Jesus, muttered one civil servant after one of Varadkar's recent forays, every time he opens his mouth it costs us a couple of hundred million
He has been the most vocal supporter this week of the barmy idea of giving large swathes of the public service an extra two weeks’ holidays next year, insisting that not only health workers but also civil servants (?) should get the bonus. Senior union figures expressed bemusement to me at the rush by Government to give their members money that in many cases they haven’t asked for. Even in the health service, it’s only a minority of staff who worked above and beyond the call of duty.
Jesus, muttered one civil servant after one of Varadkar’s recent forays, every time he opens his mouth it costs us a couple of hundred million.
But it is Varadkar's interventions on the forthcoming budget that most clearly mark out the new territory. And it's hard to see his support for a massive budget package of welfare increases, capital and current spending hikes and tax cuts as anything other than risky. But don't take my word for it: ask the Irish Fiscal Advisory Council.
Shortly after the last time the country went over an economic cliff, the national consensus was that the political system needed new structures to discipline itself, reasoning with considerable foresight that the immediate memory of the human suffering caused by the crash would abate and its lessons would be forgotten. One of the measures introduced to ensure this could not happen again was the establishment of the fiscal council, whose gimlet-eyed scrutiny of economic and budgetary plans is now a regular thorn in the side of governments.
The perennial complaint of politicians – this crowd don’t have to get elected – is actually precisely the point. They don’t have to get elected. They don’t have to be popular. If you understand that the responsibility of government is to do what is right for the country rather than what is easy, then that should add authority to their criticisms, not diminish it.
Warning lights
As the chairman, Sebastian Barnes, made crystal clear during the week, the fiscal council is currently flashing warning lights about the emerging budgetary plans. Minister for Finance Paschal Donohoe confirmed on Thursday that the cash available for the budget day package was currently €4.7 billion. But at the rate giveaways are currently being promised, he will bust through the €5 billion mark, and then some.
You can do spending increases and welfare packages and tax cuts. But to do them all together at a time when the exchequer is still borrowing heavily for day-to-day spending, adding all the time to the monstrous debt pile, is a dicey budgetary strategy that cannot reasonably be described as prudent.
Varadkar has flourished in high office when confronted by defining challenges. He offered national leadership, a cool head and an ability to clearly communicate and directly connect with people during the nervous months of the Brexit negotiations, and the terrifying early days of the pandemic.
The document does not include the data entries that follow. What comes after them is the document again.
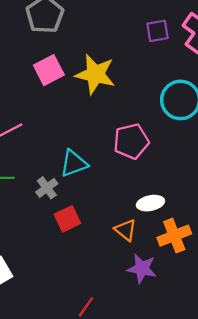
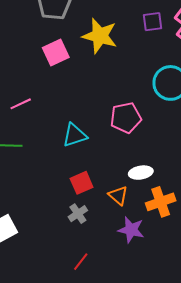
yellow star: (95, 74) -> (100, 36), moved
gray cross: (47, 188) -> (78, 214), moved
red square: (67, 219) -> (82, 183), moved

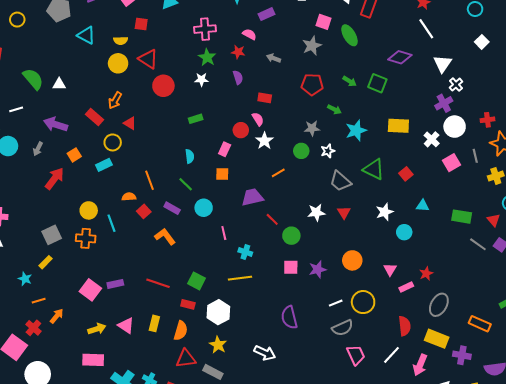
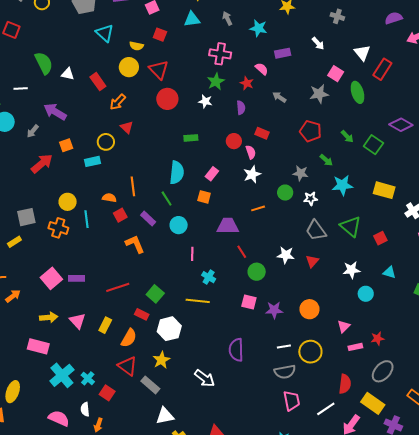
red rectangle: (94, 117) -> (98, 82), moved
red circle: (241, 130) -> (234, 141), moved
cyan semicircle: (190, 156) -> (177, 173), size x1.6
red line: (158, 283) -> (118, 287), turned -50
red triangle: (186, 359) -> (127, 366), turned 30

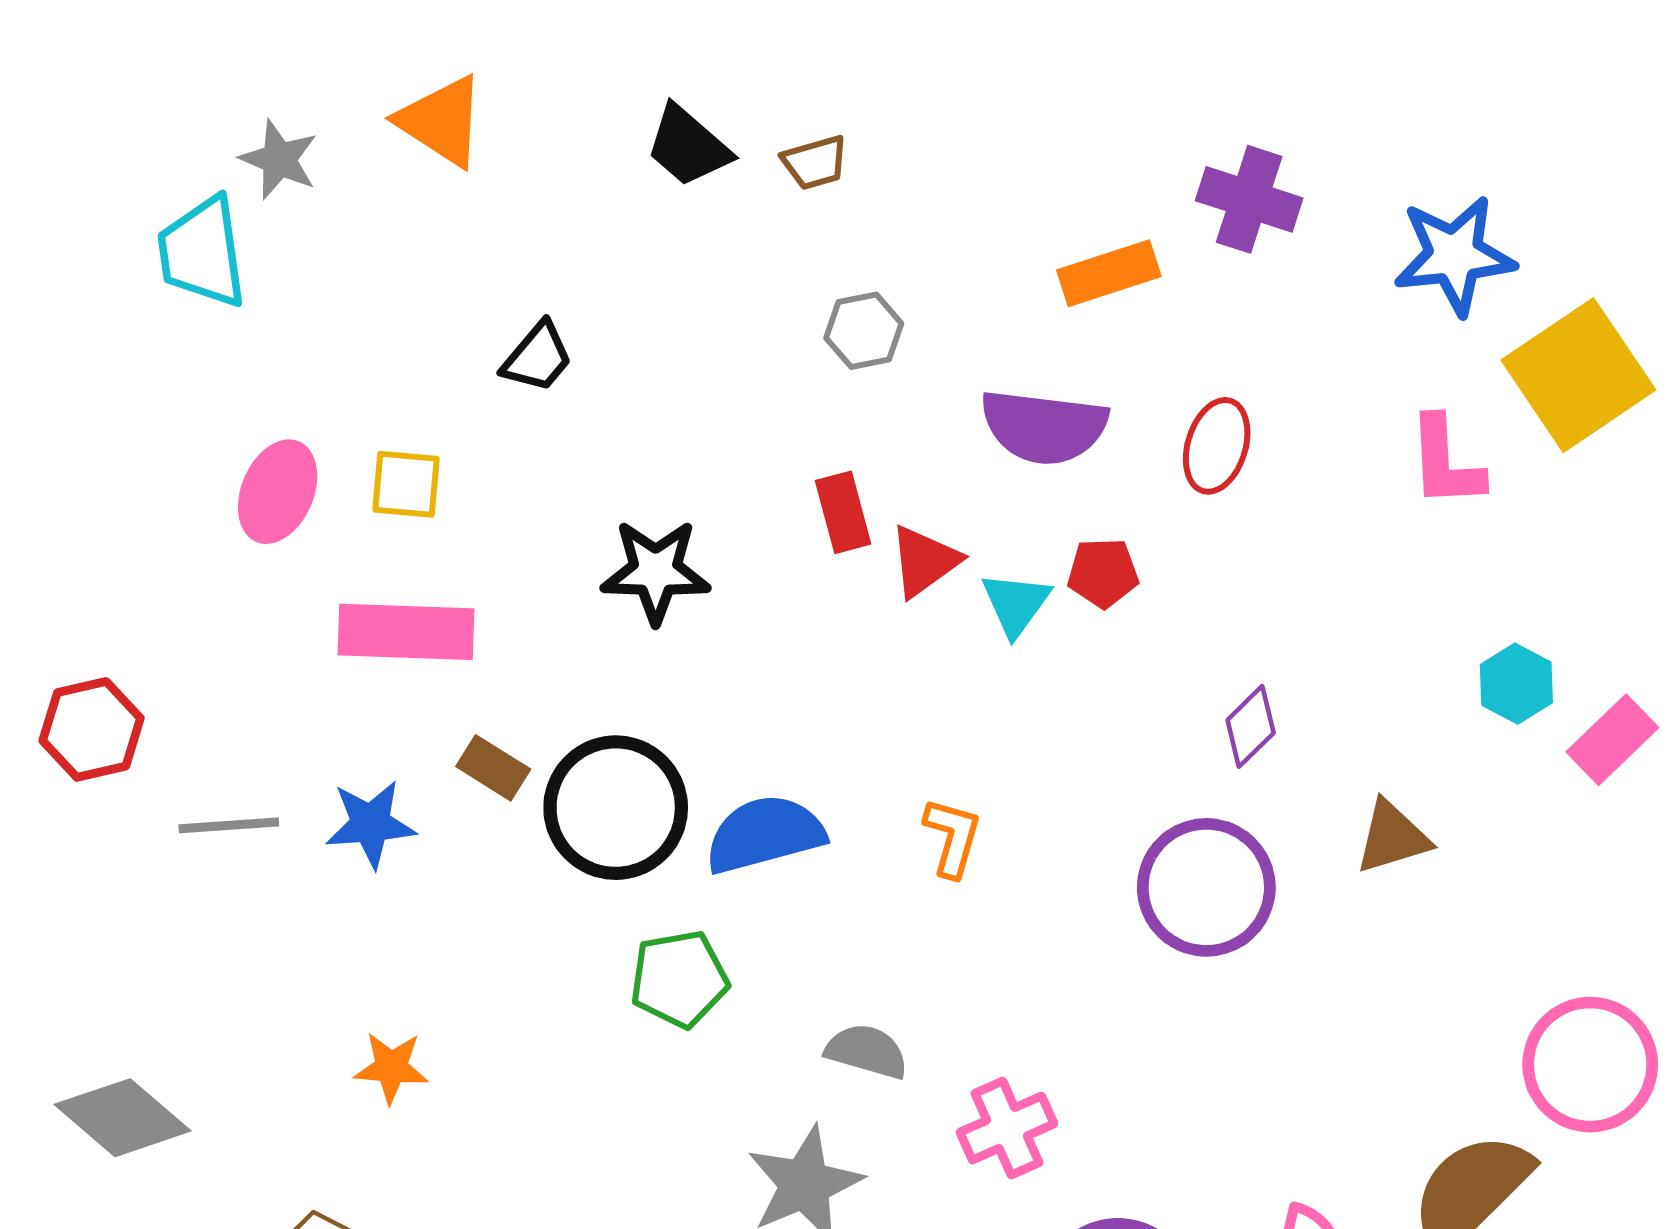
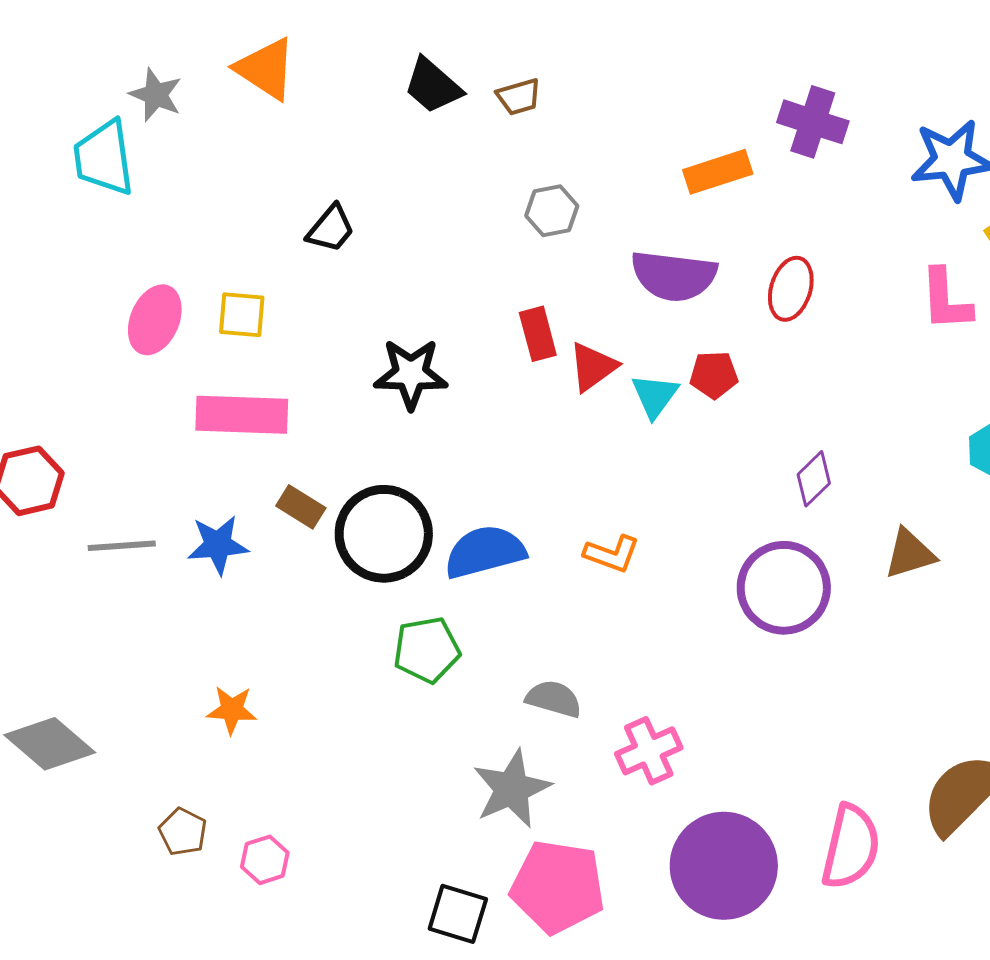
orange L-shape: (952, 837) -> (612, 554), turned 94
But his political project has stuttered. His party is unsure of how to face up to the fact that the electorate did not buy his offering in 2020, no matter how compelling it seemed to swooning FGers in 2017 and 2018. All going to plan, he will become taoiseach again in little over a year, but by then he will need to have figured out what his renewed mission is to be – for his new government, for his party, and for himself. Whatever that is, I can’t see it being a success if it is based on a risky fiscal approach that ducks hard decisions.
There's lots of talk at the moment about Fianna Fáil not knowing what it is for. But if Fine Gael can't offer prudent economic management, then what exactly is it for?